Typing info() displays these options again.

Let's get started!

...

To begin, you must install a course. I can install a course for you from the internet, or I can send you to a web page (https://github.com/swirldev/swirl_courses) which will provide course options and directions for installing courses yourself. (If you are not connected to the internet, type 0 to exit.)

1: R Programming: The basics of programming in R
2: Regression Models: The basics of regression modeling in R
3: Statistical Inference: The basics of statistical inference in R
4: Exploratory Data Analysis: The basics of exploring data in R
5: Don't install anything for me. I'll do it myself.

Selection: 1
=============================================================================================================================================100%
Course installed successfully!

Please choose a course, or type 0 to exit swirl.

1: R Programming
2: Take me to the swirl course repository!

Selection: 1

Please choose a lesson, or type 0 to return to course menu.

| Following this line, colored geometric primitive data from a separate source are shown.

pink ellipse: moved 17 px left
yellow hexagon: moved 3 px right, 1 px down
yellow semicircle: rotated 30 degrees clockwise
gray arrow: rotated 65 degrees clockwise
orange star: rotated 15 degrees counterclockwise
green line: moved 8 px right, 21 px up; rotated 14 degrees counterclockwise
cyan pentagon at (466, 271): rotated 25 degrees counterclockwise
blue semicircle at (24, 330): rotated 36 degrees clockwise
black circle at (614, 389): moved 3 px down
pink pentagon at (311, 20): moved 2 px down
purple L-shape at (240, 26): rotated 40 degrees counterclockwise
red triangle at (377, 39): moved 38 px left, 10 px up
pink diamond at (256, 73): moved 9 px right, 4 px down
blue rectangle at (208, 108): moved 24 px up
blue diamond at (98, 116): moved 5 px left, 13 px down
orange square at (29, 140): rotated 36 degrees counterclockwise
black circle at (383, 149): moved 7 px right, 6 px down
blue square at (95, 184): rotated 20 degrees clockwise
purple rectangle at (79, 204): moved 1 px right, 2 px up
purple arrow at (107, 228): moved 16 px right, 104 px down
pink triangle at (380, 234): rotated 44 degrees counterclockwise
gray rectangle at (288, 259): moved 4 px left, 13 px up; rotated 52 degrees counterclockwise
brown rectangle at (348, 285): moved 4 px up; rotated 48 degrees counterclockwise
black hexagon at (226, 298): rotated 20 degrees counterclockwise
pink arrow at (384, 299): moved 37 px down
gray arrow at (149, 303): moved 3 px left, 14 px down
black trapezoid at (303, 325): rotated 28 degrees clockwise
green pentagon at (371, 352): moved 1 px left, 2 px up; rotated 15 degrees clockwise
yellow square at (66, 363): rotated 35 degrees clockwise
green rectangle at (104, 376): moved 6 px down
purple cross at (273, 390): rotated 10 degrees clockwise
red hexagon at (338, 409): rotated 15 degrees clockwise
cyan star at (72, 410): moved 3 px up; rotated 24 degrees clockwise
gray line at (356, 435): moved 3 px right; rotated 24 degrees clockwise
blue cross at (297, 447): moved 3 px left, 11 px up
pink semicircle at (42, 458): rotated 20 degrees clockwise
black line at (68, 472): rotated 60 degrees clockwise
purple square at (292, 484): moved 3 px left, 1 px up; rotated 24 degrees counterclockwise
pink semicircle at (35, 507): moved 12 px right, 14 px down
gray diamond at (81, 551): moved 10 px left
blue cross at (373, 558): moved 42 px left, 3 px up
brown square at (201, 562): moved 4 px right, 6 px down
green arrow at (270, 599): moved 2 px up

1: Basic Building Blocks; 2: Workspace and Files; 3: Sequences of Numbers
4: Vectors; 5: Missing Values; 6: Subsetting Vectors
7: Matrices and Data Frames; 8: Logic; 9: Functions
10: lapply and sapply; 11: vapply and tapply; 12: Looking at Data
13: Simulation; 14: Dates and Times; 15: Base Graphics

Selection: 12

Whenever you're working with a new dataset, the first thing you should do is look at it! What is the format of the data? What are the dimensions? What are the variable names? How are the variables stored? Are there missing data? Are there any flaws in the data?

...

=== 4%
This lesson will teach you how to answer these questions and more using R's built-in functions. We'll be using a dataset constructed from the United States Department of Agriculture's PLANTS Database (http://plants.usda.gov/adv_search.html).

...

====== 8%
I've stored the data for you in a variable called plants. Type ls() to list the variables in your workspace, among which should be plants.

ls()

"plants"

Keep up the great work!

======== 12%
Let's begin by checking the class of the plants variable with class(plants). This will give us a clue as to the overall structure of the data.

class(plants)

"data.frame"

You are quite good my friend!

=========== 16%
It's very common for data to be stored in a data frame. It is the default class for data read into R using functions like read.csv() and read.table(), which you'll learn about in another lesson.

...

============== 20%
Since the dataset is stored in a data frame, we know it is rectangular. In other words, it has two dimensions (rows and columns) and fits neatly into a table or spreadsheet. Use dim(plants) to see exactly how many rows and columns we're dealing with.

dim(plants)

5166 10

Keep working like that and you'll get there!

================= 24%
The first number you see (5166) is the number of rows (observations) and the second number (10) is the number of columns (variables).

...

==================== 28%
You can also use nrow(plants) to see only the number of rows. Try it out.

nrow(plants)

5166

You're the best!

====================== 32%
... And ncol(plants) to see only the number of columns.

ncol(plants)

10

All that hard work is paying off!

========================= 36%
If you are curious as to how much space the dataset is occupying in memory, you can use object.size(plants).

object.size(plants)

745944 bytes

You are quite good my friend!

============================ 40%
Now that we have a sense of the shape and size of the dataset, let's get a feel for what's inside. names(plants) will return a character vector of column (i.e. variable) names. Give it a shot.

names(plants)

"Scientific_Name" "Duration" "Active_Growth_Period" "Foliage_Color" "pH_Min" "pH_Max" "Precip_Min" "Precip_Max" "Shade_Tolerance" "Temp_Min_F"

You're the best!

=============================== 44%
We've applied fairly descriptive variable names to this dataset, but that won't always be the case. A logical next step is to peek at the actual data. However, our dataset contains over 5000 observations (rows), so it's impractical to view the whole thing all at once.

...

================================== 48%
The head() function allows you to preview the top of the dataset. Give it a try with only one argument.

head(plants)

Output will display the first 6 rows in each column of the dataset.

Excellent work!

==================================== 52%
Take a minute to look through and understand the output above. Each row is labeled with the observation number and each column with the variable name. Your screen is probably not wide enough to view all 10 columns side-by-side, in which case R displays as many columns as it can on each line before continuing on the next.

...

======================================= 56%
By default, head() shows you the first six rows of the data. You can alter this behavior by passing as a second argument the number of rows you'd like to view. Use head() to preview the first 10 rows of plants.

head(plants, 10)

Output will display the first 10 rows in each column of the dataset.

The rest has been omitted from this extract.